Beijing has become dangerously locked off from the world.

By , a senior adviser at the Center for Strategic and International Studies.
U.S. President Joe Biden and Chinese President Xi Jinping shake hands.
U.S. President Joe Biden and Chinese President Xi Jinping shake hands.
U.S. President Joe Biden (right) and Chinese President Xi Jinping (left) shake hands as they meet on the sidelines of the G-20 summit in Bali, Indonesia, on Nov. 14. Saul Loeb/AFP via Getty Images

China’s infamous zero-COVID controls and restrictions on international travel have left the country more isolated than at any time since the mid-1970s. Many Chinese urbanites see their country shifting in the direction of North Korean isolation and increasingly use a term coined several years ago, “West Korea,” to describe their own nation. China is not yet a Hermit Kingdom, but my recent trip there post-outbreak of the pandemic, the first by a Washington think tank expert, convinced me that China’s growing isolation is as dangerous for the world as Pyongyang’s is.

When U.S. President Joe Biden and Chinese President Xi Jinping met in Bali, Indonesia, on the sidelines of the G-20 summit, they both seemed to have understood that reducing their countries’ mutual isolation should be a top priority and that doing so would be in the self-interest of both countries as well as benefit the rest of the world.
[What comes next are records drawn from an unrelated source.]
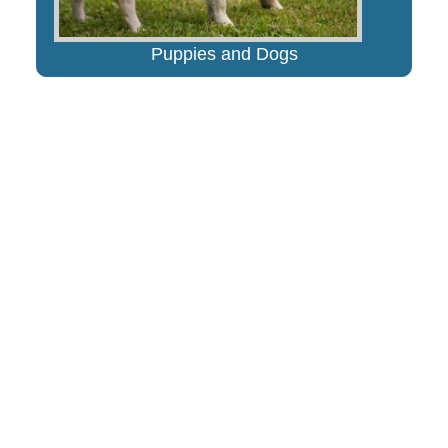
Puppies and Dogs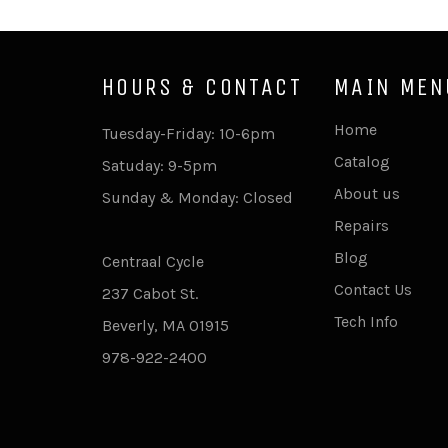
HOURS & CONTACT
MAIN MEN
Home
Tuesday-Friday: 10-6pm
Catalog
Satuday: 9-5pm
About us
Sunday & Monday: Closed
Repairs
Blog
Centraal Cycle
Contact Us
237 Cabot St.
Tech Info
Beverly, MA 01915
978-922-2400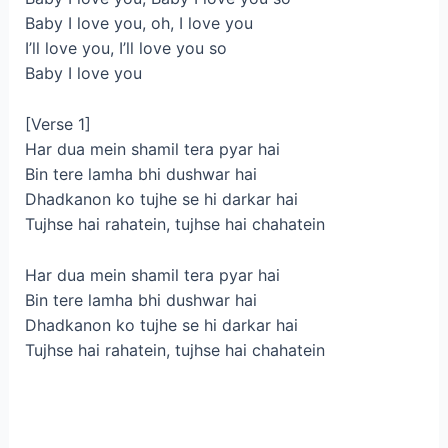
Baby I love you, oh, I love you
I’ll love you, I’ll love you so
Baby I love you
[Verse 1]
Har dua mein shamil tera pyar hai
Bin tere lamha bhi dushwar hai
Dhadkanon ko tujhe se hi darkar hai
Tujhse hai rahatein, tujhse hai chahatein
Har dua mein shamil tera pyar hai
Bin tere lamha bhi dushwar hai
Dhadkanon ko tujhe se hi darkar hai
Tujhse hai rahatein, tujhsе hai chahatein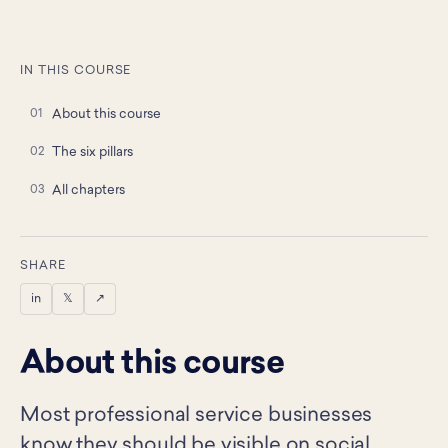
IN THIS COURSE
About this course
The six pillars
All chapters
SHARE
in
𝕏
↗
About this course
Most professional service businesses
know they should be visible on social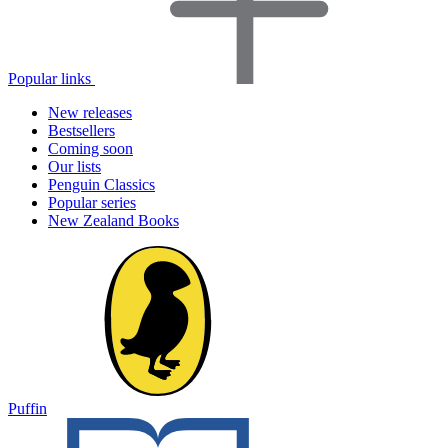
Popular links
New releases
Bestsellers
Coming soon
Our lists
Penguin Classics
Popular series
New Zealand Books
Puffin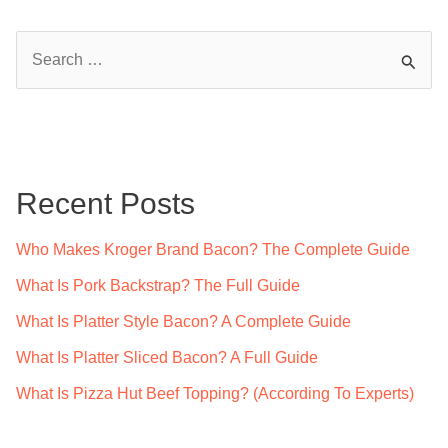
S
e
a
r
c
Recent Posts
h
f
Who Makes Kroger Brand Bacon? The Complete Guide
o
What Is Pork Backstrap? The Full Guide
r
What Is Platter Style Bacon? A Complete Guide
:
What Is Platter Sliced Bacon? A Full Guide
What Is Pizza Hut Beef Topping? (According To Experts)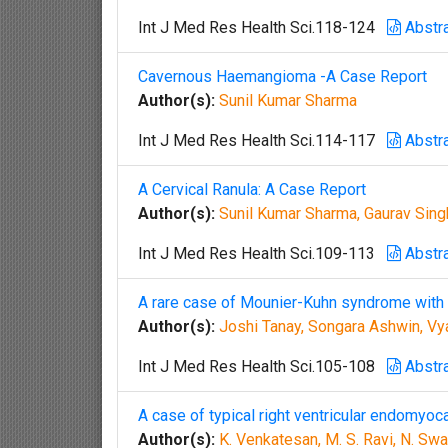
Int J Med Res Health Sci.118-124
Abstr
Cavernous Haemangioma -A Case Report
Author(s):
Sunil Kumar Sharma
Int J Med Res Health Sci.114-117
Abstr
A Cervical Ranula: A Case Report
Author(s):
Sunil Kumar Sharma, Gaurav Sin
Int J Med Res Health Sci.109-113
Abstr
A rare case of Mounier-Kuhn syndrome with 
Author(s):
Joshi Tanay, Songara Ashwin, Vy
Int J Med Res Health Sci.105-108
Abstr
A case of typical right ventricular endomyoca
Author(s):
K. Venkatesan, M. S. Ravi, N. Sw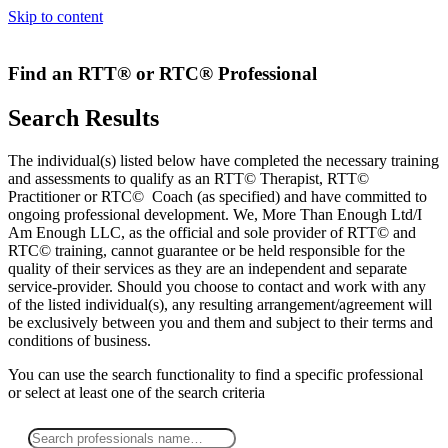
Skip to content
Find an RTT® or RTC® Professional
Search Results
The individual(s) listed below have completed the necessary training
and assessments to qualify as an RTT© Therapist, RTT©
Practitioner or RTC© Coach (as specified) and have committed to
ongoing professional development. We, More Than Enough Ltd/I
Am Enough LLC, as the official and sole provider of RTT© and
RTC© training, cannot guarantee or be held responsible for the
quality of their services as they are an independent and separate
service-provider. Should you choose to contact and work with any
of the listed individual(s), any resulting arrangement/agreement will
be exclusively between you and them and subject to their terms and
conditions of business.
You can use the search functionality to find a specific professional
or
select
at least one
of the search criteria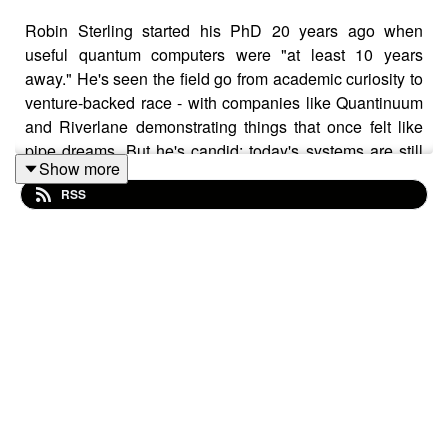
Robin Sterling started his PhD 20 years ago when
useful quantum computers were "at least 10 years
away." He's seen the field go from academic curiosity to
venture-backed race - with companies like Quantinuum
and Riverlane demonstrating things that once felt like
pipe dreams. But he's candid: today's systems are still
Show more
orders of magnitude smaller than what's actually useful.
RSS
Right now, quantum systems are just small enough that
engineers can manage complexity with Python scripts
and intuition. Make them 100x bigger - which is what the
industry needs - and that stops working entirely. Robin
talks about how we’re at the same wall classical
computing hit in the 1980s, when CPU design had to be
automated.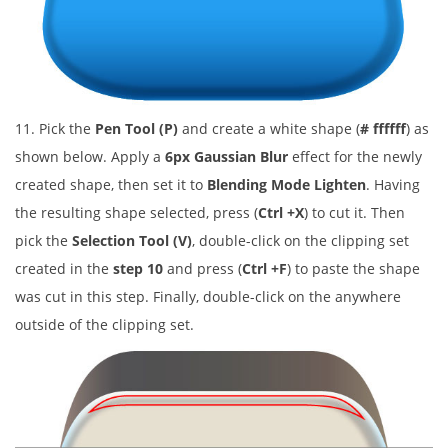
11. Pick the
Pen Tool (P)
and create a white shape (
# ffffff
) as
shown below. Apply a
6px Gaussian Blur
effect for the newly
created shape, then set it to
Blending Mode Lighten
. Having
the resulting shape selected, press (
Ctrl +X
) to cut it. Then
pick the
Selection Tool (V)
, double-click on the clipping set
created in the
step 10
and press (
Ctrl +F
) to paste the shape
was cut in this step. Finally, double-click on the anywhere
outside of the clipping set.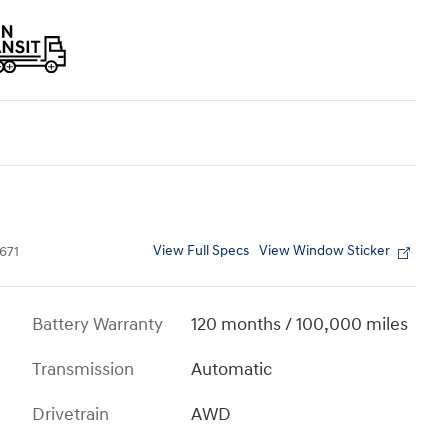
View Full Specs
View Window Sticker
671
Battery Warranty
120 months / 100,000 miles
Transmission
Automatic
Drivetrain
AWD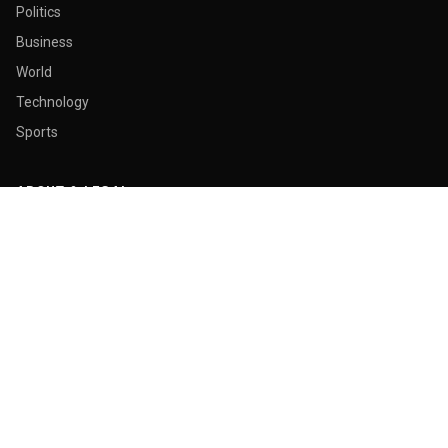
Politics
Business
World
Technology
Sports
ABOUT & LEGAL
About Us
Contact
Masthead
Editorial Policy
Ethics Policy
Corrections
Ownership & Funding
Privacy Policy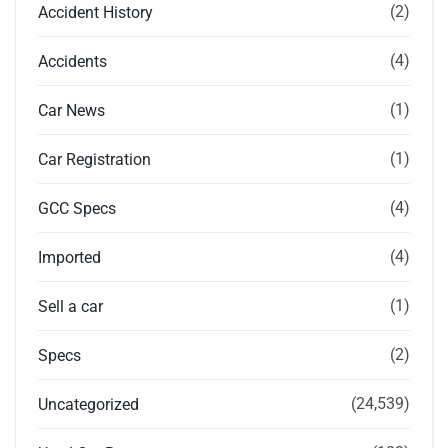
(2)
Accident History
(4)
Accidents
(1)
Car News
(1)
Car Registration
(4)
GCC Specs
(4)
Imported
(1)
Sell a car
(2)
Specs
(24,539)
Uncategorized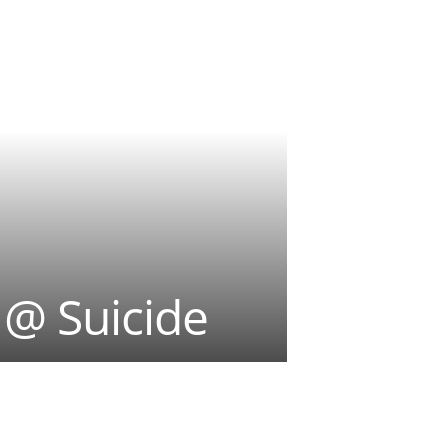
@ Suicide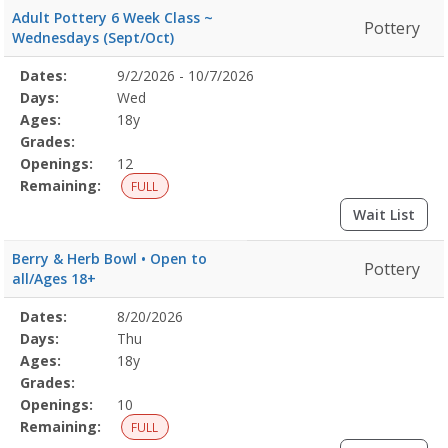
Adult Pottery 6 Week Class ~
Pottery
Wednesdays (Sept/Oct)
Selected
Dates:
9/2/2026 - 10/7/2026
Date
Day
Age
Grade
Openings
Remaining
Action
Program
Days:
Wed
Details
Ages:
18y
Grades:
Openings:
12
Remaining:
FULL
Wait List
Berry & Herb Bowl • Open to
Pottery
all/Ages 18+
Selected
Dates:
8/20/2026
Date
Day
Age
Grade
Openings
Remaining
Action
Program
Days:
Thu
Details
Ages:
18y
Grades:
Openings:
10
Remaining:
FULL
This is urgently needed because the situation has become dire.

Looking out of my quarantine hotel window next to the Beijing Capital International Airport provided the initial clue that China had turned inward. Flights into Beijing are down by over two-thirds from their 2019 levels, and I saw no foreign airlines coming in for a landing during my 10 days there. In the city, the absence of international visitors was even clearer. My hotel, part of a major American chain, had so few guests that the restaurant was only open part of the week.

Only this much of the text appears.